The situation relating to agriculture is worse. More than 60 percent of India lives in rural areas and relies largely on this sector for survival. The contribution of agriculture to the GDP has been steadily declined from 19 percent in 2004-05 to 13.94 percent in 2012-13. Farmers suicides have been on the rise. In Karnataka alone, a total of 1,003 deaths were reported between 2005 and 2009. The number of deaths in 2012-13 were over 100. Inflation which was 3.8 percent in 2004 increased to 12 percent in 2010 and is still around 11 percent. This level of inflation has the effect of nullifying almost all the other gains, especially since growth is around five percent. The overall job creation in 2004-05 was 460 million. In 10 years, the number has only increased to 470 million. This also speaks for itself.

 

It is most unfortunate that our country produces most number of qualified engineers yet has to import the bulk of its defence requirements. Our engineers and researchers move abroad and work for the same corporations who then export these equipments to us at 10 times the price! Boeing corporation, to cite an example, has a large number of Indian engineers. These engineers have to go abroad due to lack of conducive R&D ecosystem in India, government lethargy and lack of clear incentives to perform. The BJP manifesto for the 2014 elections has recognize this gap and lists several measures to bring such valuable talent back to our country.

 

Industrial recession that looms large in India today has its origins in the nature of economic growth in the country from the 1990s and the lack of pro-business environment in the country, especially in the past 10 years. Despite its successes in raising overall incomes, the growth was unsuccessful in generating quality employment in adequately large numbers. This, in turn, has led to slow down in wage increases and poverty reduction, as well as slow growth of overall demand in the economy. The current economic crisis, which has slowed down global demand for Indian goods such as textiles, has aggravated this situation.
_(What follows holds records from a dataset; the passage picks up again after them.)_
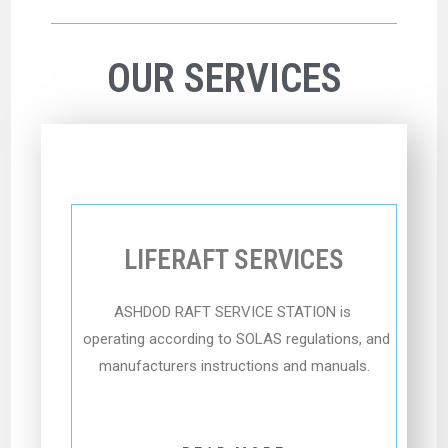
OUR SERVICES
LIFERAFT SERVICES
ASHDOD RAFT SERVICE STATION
is
operating according to SOLAS regulations, and
manufacturers instructions and manuals.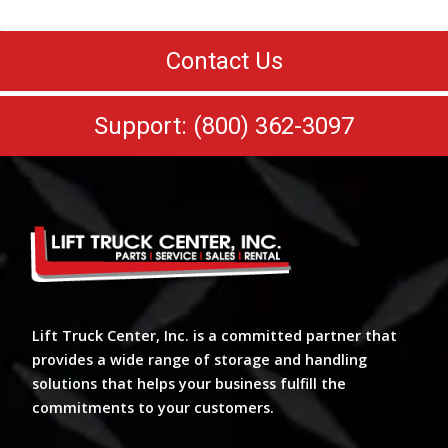
Contact Us
Support: (800) 362-3097
Lift Truck Center, Inc. is a committed partner that
provides a wide range of storage and handling
solutions that helps your business fulfill the
commitments to your customers.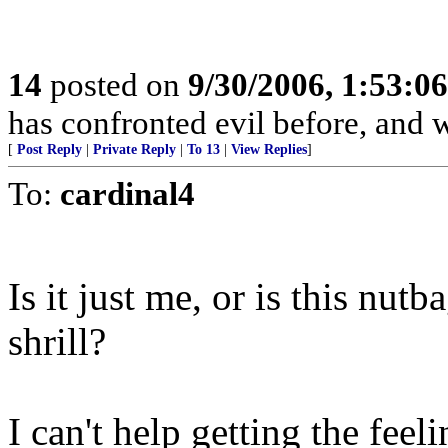
14
posted on
9/30/2006, 1:53:0
has confronted evil before, and w
[
Post Reply
|
Private Reply
|
To 13
|
View Replies
]
To:
cardinal4
Is it just me, or is this nut
shrill?
I can't help getting the feel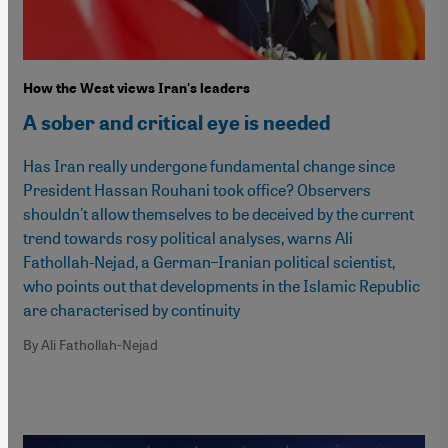
How the West views Iran's leaders
A sober and critical eye is needed
Has Iran really undergone fundamental change since
President Hassan Rouhani took office? Observers
shouldn't allow themselves to be deceived by the current
trend towards rosy political analyses, warns Ali
Fathollah-Nejad, a German–Iranian political scientist,
who points out that developments in the Islamic Republic
are characterised by continuity
By Ali Fathollah-Nejad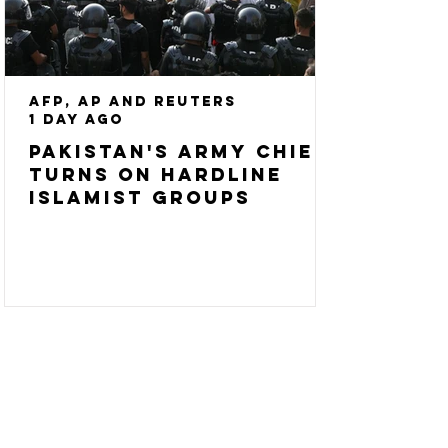
AFP, AP and Reuters
1 day ago
Pakistan's army chief
turns on hardline
Islamist groups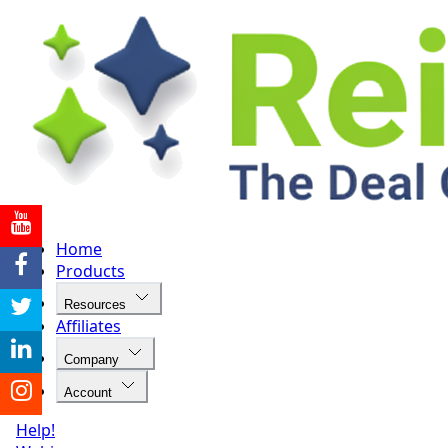
Home
Products
Resources
Affiliates
Company
Account
Help!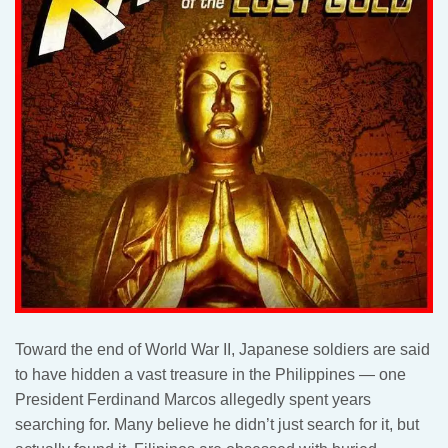
Toward the end of World War II, Japanese soldiers are said
to have hidden a vast treasure in the Philippines — one
President Ferdinand Marcos allegedly spent years
searching for. Many believe he didn’t just search for it, but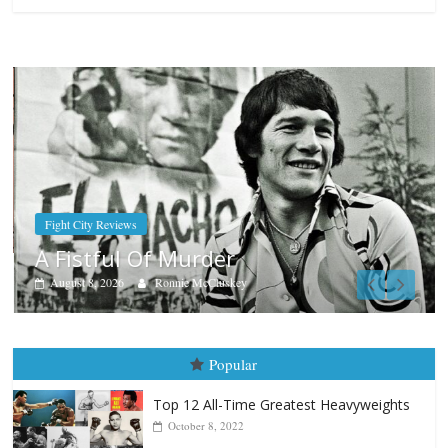
Boxiana
Aug. 9, 1980: Palma vs Randolp
August 8, 2026
Robert Portis
Popular
Top 12 All-Time Greatest Heavyweights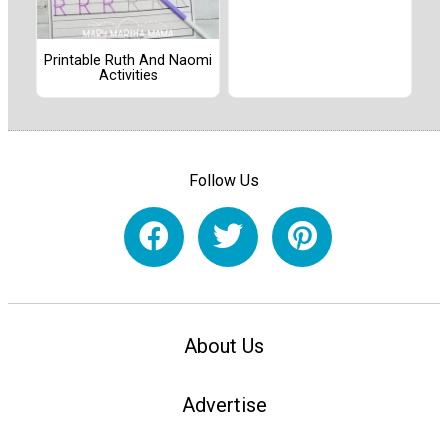
Printable Ruth And Naomi
Activities
Follow Us
About Us
Advertise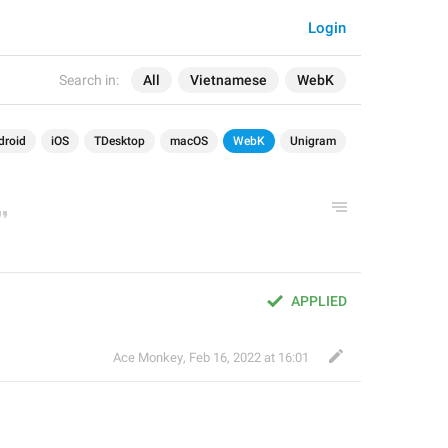
Login
Search in:
All
Vietnamese
WebK
droid
iOS
TDesktop
macOS
WebK
Unigram
APPLIED
Ace Monkey
,
Feb 16, 2022 at 16:01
Reviving the economy from its current state of recession requires not only liquidity enhancing measures but clear and decisive policy implementation with a focus on job creation and investment utilization.

 

Sadly, in the past 10 years of UPA rule, we have witnessed the opposite. Retrospective taxation, lack of clarity in environmental regulations and complex land acquisition/diversion rules have severely dented our investment sentiment.

 

Along with rampant corruption and scams, they make a toxic and highly combustible cocktail. What is required is urgent course correction and dynamic leadership to guide and push through these changes. We must analyse, in the end, what it is that the youth seek – meaningful employment, a stake in the future, strong cultural anchorage among other things. And what does the nation need: a vibrant economy, development & poverty alleviation, cutting edge R&D, social amity among other things. There is complete synergy between what our nation needs and what our youth want. It is just that we have not been able to harness this synergy! And that is why these elections are special and momentous. In every constituency in 2014 elections, there will be 90,000 or more new voters, on an average. Young voters who have high aspirations will not be swayed by considerations of caste or religion. Fortunately, our democracy is still robust and vibrant. It offers all of us a real chance to shape our destinies through the choices we make!

 

The challenges I mentioned are also opportunities. The societies which will be able to harness these opportunities, will be able to provide a better future to their people. In case of India, our strength lies in the tremendous potential which young people like you have. Our government, our systems and our mind-sets need to recognize this potential and catalyse our growth. I do hope the post-May 2014 government will be able to play this crucial role and you, the young and the bright will contribute to shaping India’s destiny.

 

I feel confident that the future generations of our great country will do us proud and we will indeed redeem our leadership at the global level.